▶ _Your instructions_
Only the pictures are to be dropped, and the rest of the data should be copied exactly.

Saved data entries
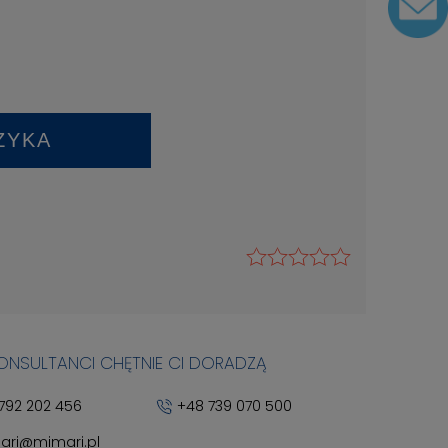
ZYKA
KONSULTANCI CHĘTNIE CI DORADZĄ
792 202 456
+48 739 070 500
ari@mimari.pl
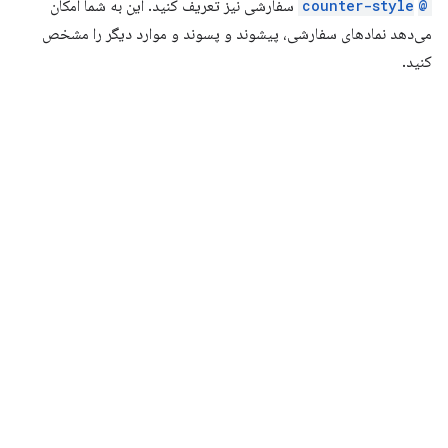
@counter-style
‎ سفارشی نیز تعریف کنید. این به شما امکان
می‌دهد نمادهای سفارشی، پیشوند و پسوند و موارد دیگر را مشخص
کنید.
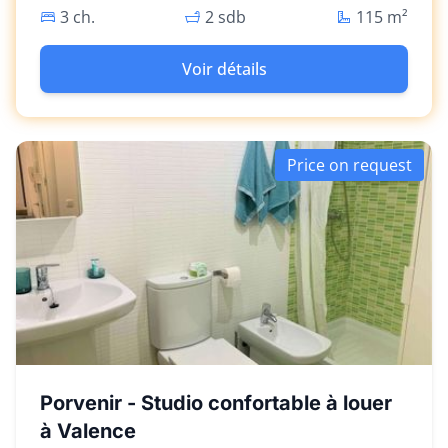
modernes.
3 ch.
2 sdb
115
m²
Voir détails
Price on request
Porvenir - Studio confortable à louer
à Valence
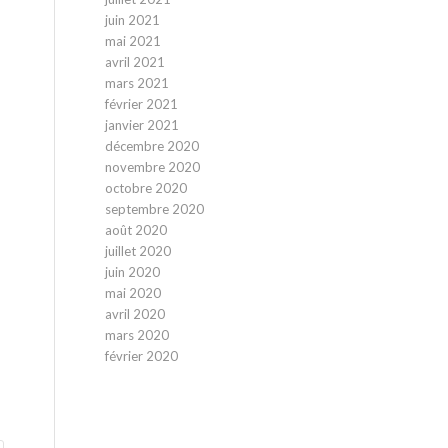
juin 2021
mai 2021
avril 2021
mars 2021
février 2021
janvier 2021
décembre 2020
novembre 2020
octobre 2020
septembre 2020
août 2020
juillet 2020
juin 2020
mai 2020
avril 2020
mars 2020
février 2020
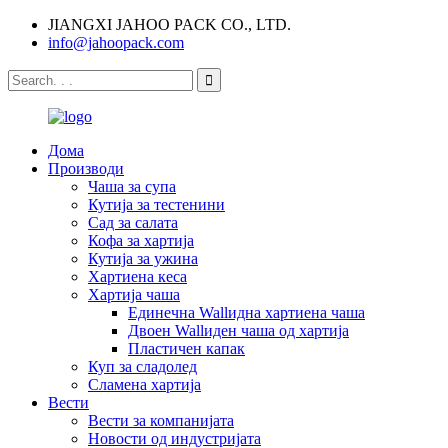
JIANGXI JAHOO PACK CO., LTD.
info@jahoopack.com
Дома
Производи
Чаша за супа
Кутија за тестенини
Сад за салата
Кофа за хартија
Кутија за ужина
Хартиена кеса
Хартија чаша
Единечна Wallидна хартиена чаша
Двоен Wallиден чаша од хартија
Пластичен капак
Куп за сладолед
Сламена хартија
Вести
Вести за компанијата
Новости од индустријата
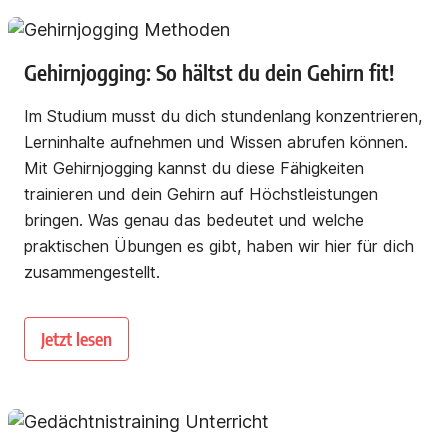
Gehirnjogging: So hältst du dein Gehirn fit!
Im Studium musst du dich stundenlang konzentrieren,
Lerninhalte aufnehmen und Wissen abrufen können.
Mit Gehirnjogging kannst du diese Fähigkeiten
trainieren und dein Gehirn auf Höchstleistungen
bringen. Was genau das bedeutet und welche
praktischen Übungen es gibt, haben wir hier für dich
zusammengestellt.
Jetzt lesen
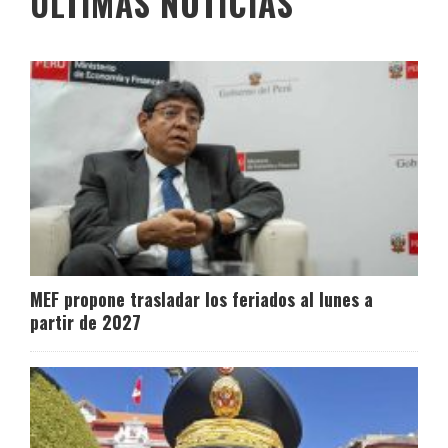
ÚLTIMAS NOTICIAS
MEF propone trasladar los feriados al lunes a
partir de 2027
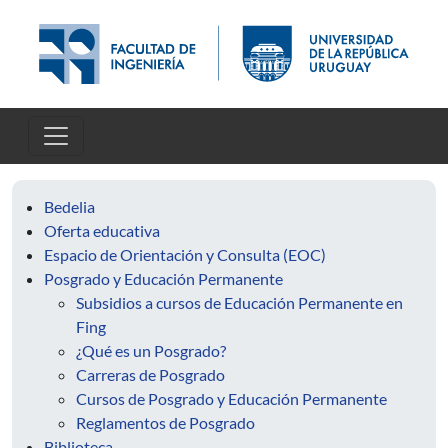
Skip to main content
Bedelia
Oferta educativa
Espacio de Orientación y Consulta (EOC)
Posgrado y Educación Permanente
Subsidios a cursos de Educación Permanente en
Fing
¿Qué es un Posgrado?
Carreras de Posgrado
Cursos de Posgrado y Educación Permanente
Reglamentos de Posgrado
Biblioteca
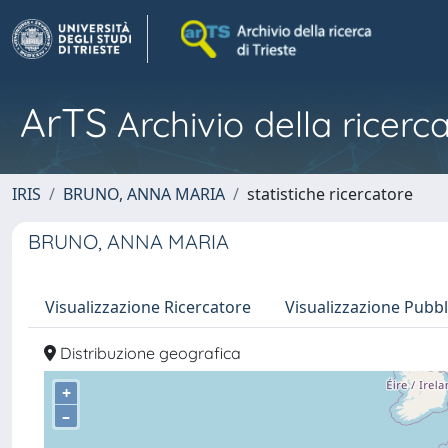
ArTS
Archivio della ricerca
IRIS
BRUNO, ANNA MARIA
statistiche ricercatore
BRUNO, ANNA MARIA
Visualizzazione Ricercatore
Visualizzazione Pubbl
Distribuzione geografica
+
–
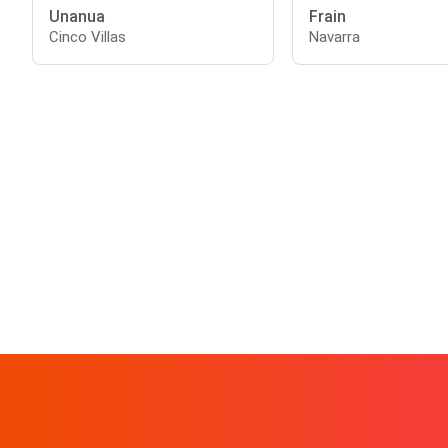
Unanua
Frain
Cinco Villas
Navarra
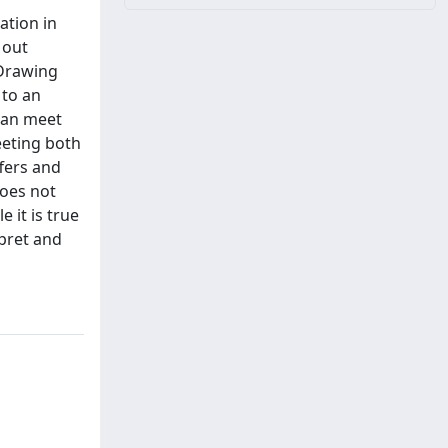
ation in
 out
 Drawing
 to an
can meet
eeting both
ffers and
does not
 it is true
rpret and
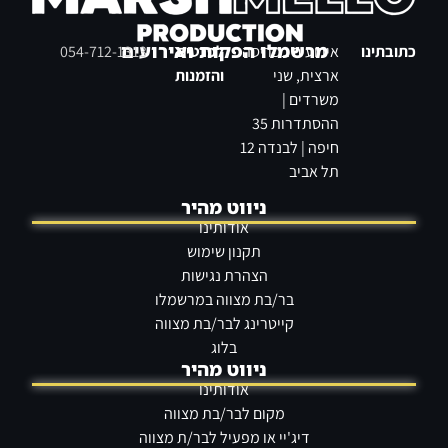
מרשמלו הפקות ואירועים
כתובתינו
אירועים בפריסה
לפרטים
054-712-1313
ארצית, שני
והזמנות
משרדים |
ההסתדרות 35
חיפה | לבנדה 12
תל אביב
תסרוקות יפות לבת מצווה
ניווט מהיר
אודותינו
תקנון שימוש
הצהרת נגישות
בר/בת מצווה במרשמלו
קייטרינג לבר/בת מצווה
בלוג
ניווט מהיר
אודותינו
מקום לבר/בת מצווה
שירי בת מצווה מרגשים
דיג'יי או מפעיל לבר/ת מצווה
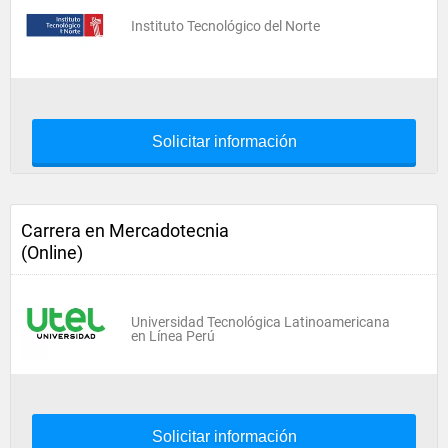
Instituto Tecnológico del Norte
Solicitar información
Carrera en Mercadotecnia
(Online)
Universidad Tecnológica Latinoamericana
en Línea Perú
Solicitar información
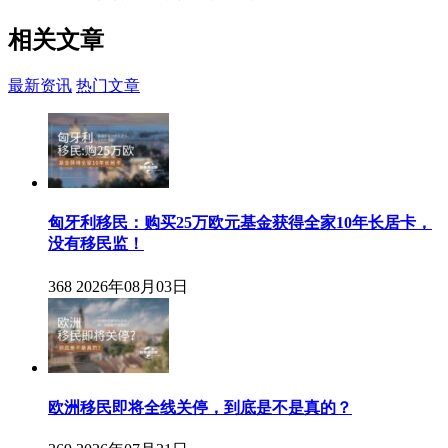
相关
文章
最新资讯
热门文章
匈牙利移民：购买25万欧元基金获得全家10年长居卡，
没有移民监！
368
2026年08月03日
欧洲移民即将全线关停，到底是不是真的？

▶ _Problem solution_
ZYKA
KONSULTANCI CHĘTNIE CI DORADZĄ
792 202 456
+48 739 070 500
ari@mimari.pl
@counter-style
‎ سفارشی نیز تعریف کنید. این به شما امکان
می‌دهد نمادهای سفارشی، پیشوند و پسوند و موارد دیگر را مشخص
کنید.
modernes.
3 ch.
2 sdb
115
m²
Voir détails
Price on request
Porvenir - Studio confortable à louer
à Valence
juin 2021
mai 2021
avril 2021
mars 2021
février 2021
janvier 2021
décembre 2020
novembre 2020
octobre 2020
septembre 2020
août 2020
juillet 2020
juin 2020
mai 2020
avril 2020
mars 2020
février 2020
JIANGXI JAHOO PACK CO., LTD.
info@jahoopack.com
Дома
Производи
Чаша за супа
Кутија за тестенини
Сад за салата
Кофа за хартија
Кутија за ужина
Хартиена кеса
Хартија чаша
Единечна Wallидна хартиена чаша
Двоен Wallиден чаша од хартија
Пластичен капак
Куп за сладолед
Сламена хартија
Вести
Вести за компанијата
Новости од индустријата
Gehirnjogging: So hältst du dein Gehirn fit!
Im Studium musst du dich stundenlang konzentrieren,
Lerninhalte aufnehmen und Wissen abrufen können.
Mit Gehirnjogging kannst du diese Fähigkeiten
trainieren und dein Gehirn auf Höchstleistungen
bringen. Was genau das bedeutet und welche
praktischen Übungen es gibt, haben wir hier für dich
zusammengestellt.
Jetzt lesen
ÚLTIMAS NOTICIAS
MEF propone trasladar los feriados al lunes a
partir de 2027
Skip to main content
Bedelia
Oferta educativa
Espacio de Orientación y Consulta (EOC)
Posgrado y Educación Permanente
Subsidios a cursos de Educación Permanente en
Fing
¿Qué es un Posgrado?
Carreras de Posgrado
Cursos de Posgrado y Educación Permanente
Reglamentos de Posgrado
Biblioteca
ArTS
Archivio della ricerca
IRIS
BRUNO, ANNA MARIA
statistiche ricercatore
BRUNO, ANNA MARIA
Visualizzazione Ricercatore
Visualizzazione Pubbl
Distribuzione geografica
+
–
Unanua
Frain
Cinco Villas
Navarra
ation in
 out
 Drawing
 to an
can meet
eeting both
ffers and
does not
 it is true
rpret and
מרשמלו הפקות ואירועים
כתובתינו
אירועים בפריסה
לפרטים
054-712-1313
ארצית, שני
והזמנות
משרדים |
ההסתדרות 35
חיפה | לבנדה 12
תל אביב
תסרוקות יפות לבת מצווה
ניווט מהיר
אודותינו
תקנון שימוש
הצהרת נגישות
בר/בת מצווה במרשמלו
קייטרינג לבר/בת מצווה
בלוג
ניווט מהיר
אודותינו
מקום לבר/בת מצווה
שירי בת מצווה מרגשים
דיג'יי או מפעיל לבר/ת מצווה
Instituto Tecnológico del Norte
Solicitar información
Carrera en Mercadotecnia
(Online)
Universidad Tecnológica Latinoamericana
en Línea Perú
Solicitar información
相关
文章
最新资讯
热门文章
匈牙利移民：购买25万欧元基金获得全家10年长居卡，
没有移民监！
368
2026年08月03日
欧洲移民即将全线关停，到底是不是真的？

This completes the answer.